A man accused of sending suspicious letters to the president and other Senate leaders has been arrested.
The FBI believes the letters that 45 year-old Paul Kevin Curtis sent contained a poison known as Ricin.
Our Nick Perreault spoke with an infectious disease expert on the dangers of coming in contact with that substance.
The suspicious letters containing a poisonous material sent to Mississippi Senator Roger Wicker and President Obama comes from something found growing in the ground.
"Ricin is something that is derived from a plant and is simply extracted from that," said Chief of Infectious Diseases Dr.

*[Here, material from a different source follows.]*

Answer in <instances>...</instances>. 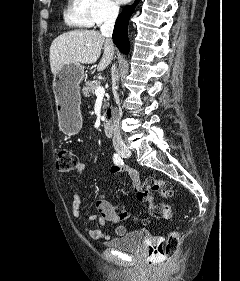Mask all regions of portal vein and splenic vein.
Here are the masks:
<instances>
[{"instance_id":"18ae733b","label":"portal vein and splenic vein","mask_w":240,"mask_h":281,"mask_svg":"<svg viewBox=\"0 0 240 281\" xmlns=\"http://www.w3.org/2000/svg\"><path fill=\"white\" fill-rule=\"evenodd\" d=\"M95 95L96 97L98 98H103L104 95H105V90L103 87L101 86H98L96 89H95Z\"/></svg>"}]
</instances>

Dan Havilchek Jr.
Simple caster beans are harmless, but Professor Dan Havlichek says once chemically changed into a poison, it can have life-threatening properties depending on how you come in contact with the toxin.

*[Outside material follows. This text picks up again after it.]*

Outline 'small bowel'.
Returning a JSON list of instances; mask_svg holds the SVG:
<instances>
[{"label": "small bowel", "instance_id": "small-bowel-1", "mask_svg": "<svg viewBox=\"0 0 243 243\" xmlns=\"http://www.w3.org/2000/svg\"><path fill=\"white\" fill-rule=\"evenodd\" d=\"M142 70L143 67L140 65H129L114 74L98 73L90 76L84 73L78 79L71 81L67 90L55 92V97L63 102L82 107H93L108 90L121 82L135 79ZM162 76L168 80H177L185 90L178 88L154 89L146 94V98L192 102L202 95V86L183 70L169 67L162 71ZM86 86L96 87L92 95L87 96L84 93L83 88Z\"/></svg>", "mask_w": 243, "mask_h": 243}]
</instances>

"If you were going to inhale it, you would have respiratory problems, you could also use it to poison somebody and then you'd have gastrointestinal problems," Havilchek said.
Havlichek says that could lead to live and kidney damage and even death and says the effects aren't immediately noticeable.

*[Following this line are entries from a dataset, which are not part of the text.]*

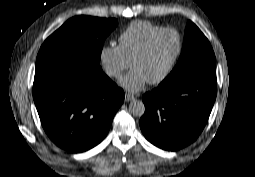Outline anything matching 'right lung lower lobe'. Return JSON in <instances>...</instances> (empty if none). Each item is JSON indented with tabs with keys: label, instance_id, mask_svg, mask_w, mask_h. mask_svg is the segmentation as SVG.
I'll use <instances>...</instances> for the list:
<instances>
[{
	"label": "right lung lower lobe",
	"instance_id": "right-lung-lower-lobe-1",
	"mask_svg": "<svg viewBox=\"0 0 255 177\" xmlns=\"http://www.w3.org/2000/svg\"><path fill=\"white\" fill-rule=\"evenodd\" d=\"M33 98L50 139L77 153L107 135L124 92L102 70L53 65L35 71Z\"/></svg>",
	"mask_w": 255,
	"mask_h": 177
}]
</instances>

"It's not what I would say minutes to hours, but hours to days." It's another reason why the chief says it's important to monitor your health after being in contact within any suspicious package.
"There is no real clear diagnosis, this doesn't make sense, this guy is 30 years old and he's got phenomena and he's about to die," Havilchek said.
And in some situations Havlicheck says you need to consider you've been a victim of bio terrorist assault and seek help immediately.